• [Page images and extracted text]
__________________________________________________
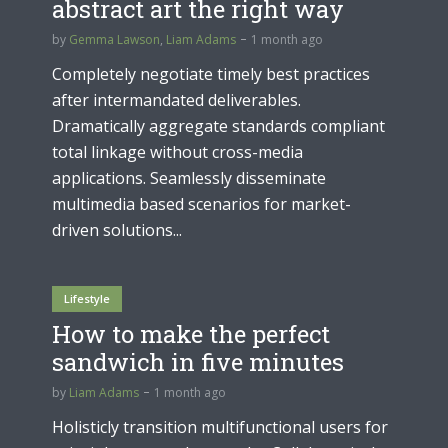
abstract art the right way
by
Gemma Lawson
,
Liam Adams
1 month ago
Completely negotiate timely best practices
after intermandated deliverables.
Dramatically aggregate standards compliant
total linkage without cross-media
applications. Seamlessly disseminate
multimedia based scenarios for market-
driven solutions...
Lifestyle
How to make the perfect
sandwich in five minutes
by
Liam Adams
1 month ago
Holisticly transition multifunctional users for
__________________________________________________
Leave the pictures aside and give the records above back word for word.

• [RESULT OF THE EXERCISE]
abstract art the right way
by
Gemma Lawson
,
Liam Adams
1 month ago
Completely negotiate timely best practices
after intermandated deliverables.
Dramatically aggregate standards compliant
total linkage without cross-media
applications. Seamlessly disseminate
multimedia based scenarios for market-
driven solutions...
Lifestyle
How to make the perfect
sandwich in five minutes
by
Liam Adams
1 month ago
Holisticly transition multifunctional users for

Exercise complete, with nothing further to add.